Born in 1963, the real-life identical twins were the children of a couple from Barbados who emigrated to England. The only Black children in sight (along with their siblings), June and Jennifer created a language and retreated into a world of their own devising. By 1974, when the family relocated to Wales, the twins had ceased speaking in public and responding to their teachers, principals or psychologists.
June and Jennifer, like many sisters, fashioned a bond and a pact that no one else was privy to. Then they went further, striking an unhealthy contract that effectively locked them in their own embrace and eliminated outside influences. It would be simplistic to say that The Silent Twins is the saga of a love-hate relationship, but the hot coals of familial tension—between need and resentment, and autonomy and inseparability—fuel both the drama and its haunting aftereffects.
An important facet of June and Jennifer’s relationship—which Smoczynska, making her English-language debut, mines for its innocence, beauty and wit—was their creativity, manifested in their writings and drawings. Deployed in The Silent Twins as goofy animated scenes and lush fantasy sequences, they provide an antidote to the palette of dark blues and purples that the filmmaker uses to depict both the uninspiring U.K. institutions of the ’70s and the perpetually under-lit bedroom that served as the sisters’ studio, cloister, refuge—and battleground.
If The Silent Twins can’t fully explain the source or cause of the sisters’ extreme alienation—pervasive racism, inflexible academicians, feeling like perpetual outsiders—it has an unwavering grip on the volatile dynamics of sibling rivalry (potentially even more acute with identical twins). A commitment to codependence and cooperation can evaporate in a heartbeat in a fury of competition, as one pivotal scene illustrates.
June asks Jennifer for a loan in order to self-publish a book of her work.

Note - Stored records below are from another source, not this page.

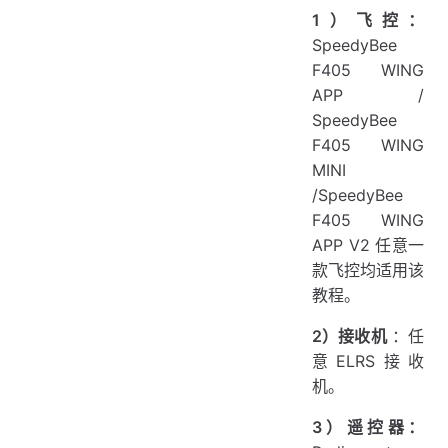
1）飞控：
SpeedyBee
F405 WING
APP /
SpeedyBee
F405 WING
MINI
/SpeedyBee
F405 WING
APP V2 任意一
款飞控均适用该
教程。
2）接收机
：任
意ELRS接收
机。
3）遥控器：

Jennifer is stunned, perhaps in part by her sister being ahead of her creatively, but primarily by the act of individual expression and ambition. It’s a kind of betrayal, even though June promises to repay her when Jennifer is ready to take the same step. (The book arrives sometime later, in a room they share in a quite different place, and Jennifer disrupts June’s pleasure by cranking the radio—setting off one of the ferocious fights that dot the film.)